Another race condition in ExUnit? Need help with finding it!

ColmB · May 29, 2024, 8:28am

We are upgrading our Elixir services from 14 to 16. We are seeing an issue in one service that seems very similar to https://github.com/elixir-lang/elixir/issues/12692 , though obviously that issue is fixed in 16. The key difference is that we are not seeing any ExUnit errors being logged.

The symptoms are basically the same - in some circumstances we see failed tests where the capture log is empty, for example …

 1) test Data In roster upload completed event no notification is published when the recipients list is empty (NotificationWorkers.RosterEventsTest)

     apps/notification_workers/test/notification_workers/roster_events_test.exs:384
     Expected truthy, got false
     code: assert String.contains?(
             log,
             "No roster notification published, no recipients were provided for roster: 99"
           )
     arguments:
         # 1
         ""
         # 2
         "No roster notification published, no recipients were provided for roster: 99"
     stacktrace:
       test/notification_workers/roster_events_test.exs:401: (test)

This happens consistently in our CI Jenkins environment and can be forced to happen in a local docker run by increasing --max-cases. Limiting max-cases to 4 (actually looks like only 1 will guarantee a pass) allows the CI run to pass.

With no error showing in the logs it is difficult to know where to start. Does anyone have suggestions for how to surface an error, or just further debug this?

ColmB · May 30, 2024, 3:18pm

Figured it out, and it isn’t a race condition, apologies for the title!

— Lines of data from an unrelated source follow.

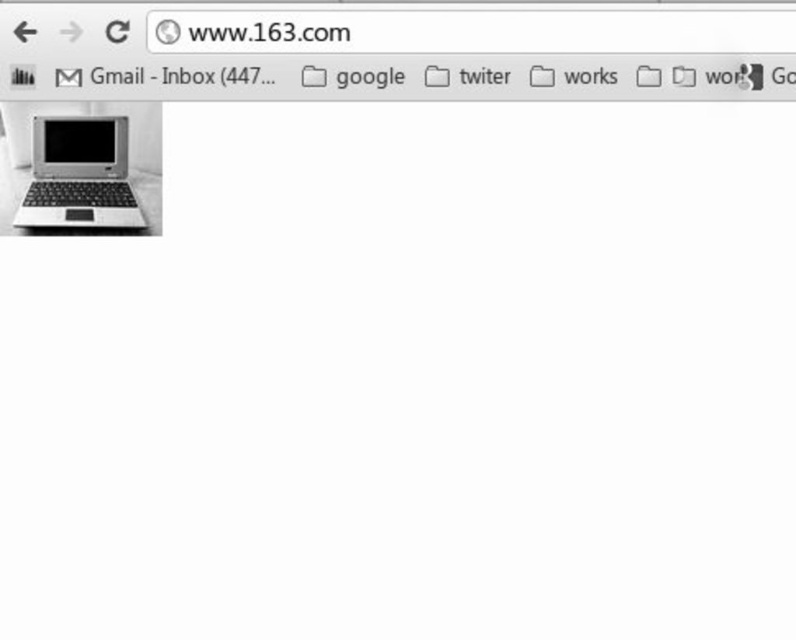 Between matte black laptop at left and matte black screen at center, which one has more height?

With more height is matte black laptop at left.

Which is more to the right, matte black laptop at left or matte black screen at center?

matte black laptop at left is more to the right.

You are a GUI agent. You are given a task and a screenshot of the screen. Output one action in this format:
    pyautogui.click(x=<x>, y=<y>)
    Task: Click on the matte black laptop at left
    The height and width of the screenshot is (640, 796).
    Given the screenshot: What is the action you would take?
    pyautogui.click(x=80, y=176)

Find the location of a particular element. Image resolution: width=796 pixels, height=640 pixels. matte black laptop at left is located at coordinates (80, 176).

I eventually realised that the max-cases thing was a red herring, the tests were failing or passing randomly regardless of that setting. I tried --seed 0 and sure enough all tests passed consistently in CI. Grabbing the seed from failing tests I narrowed it down (over many hours of CI runs!) to this test:

    test "should handle >0 enrollments" do
      Application.put_env(:notification, :scanner_impl, MoreTestScanner)
      MockTopicPublisher
      |> expect(:publish_message, 3, fn _, _ -> {:ok} end)
      log = capture_log([level: :info], fn ->
        Logger.configure(level: :error)
        EndPublisher.scan_and_publish()
        Logger.configure(level: :error)
      end)
      assert String.contains?(log, "Found 3 participants")
    end

This is an old test and of course the person responsible is long gone so I can’t ask them what the thinking was here. I suspect that there was some weirdness around the capture_log level setting at the time and the two configures were attempting to get around that. Anyways, it is specifcally the Logger.configure(level: :error) that causes the loss of the capture server. I can place that line inside a capture_log in the module that has the actual failing test above and anything after that test will have no captured logs.

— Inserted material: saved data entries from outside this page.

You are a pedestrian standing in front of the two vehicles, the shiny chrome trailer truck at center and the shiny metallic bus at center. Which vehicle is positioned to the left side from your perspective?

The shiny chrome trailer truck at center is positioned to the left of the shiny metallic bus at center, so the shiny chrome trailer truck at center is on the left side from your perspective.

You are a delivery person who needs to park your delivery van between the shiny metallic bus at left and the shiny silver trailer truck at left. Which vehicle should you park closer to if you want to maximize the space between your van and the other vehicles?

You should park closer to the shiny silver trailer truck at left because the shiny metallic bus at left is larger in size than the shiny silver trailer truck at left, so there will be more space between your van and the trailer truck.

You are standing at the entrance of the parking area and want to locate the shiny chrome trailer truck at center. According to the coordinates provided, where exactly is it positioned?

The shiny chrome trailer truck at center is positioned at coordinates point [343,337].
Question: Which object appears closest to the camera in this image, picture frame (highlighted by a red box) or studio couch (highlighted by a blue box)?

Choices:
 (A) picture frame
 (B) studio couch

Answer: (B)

Adzz · May 31, 2024, 6:01pm

Application is essentially global mutable state, so updating it in an async test is not really recommended. If you had two tests running at the same time that both set the log level they could fight with each other which could lead to this.

dimitarvp · June 10, 2024, 8:31pm

Well, it can’t have been very good – sorry for not being diplomatic or generous here.

In such cases it’s best to refactor the code having this implementation being passed as a function argument and just be done with it. If it’s so disruptive and annoying (say, used in dozens of places) then you can always introduce a wrapper that puts the implementation in a process dictionary; that’s still bad but nowhere near as catastrophic as just overwriting global application config for just one test.

So whatever the original dev thought – disregard it. Make it right.

ColmB · June 11, 2024, 9:47am

All the tests in this service are actually async:false, but I take the general point.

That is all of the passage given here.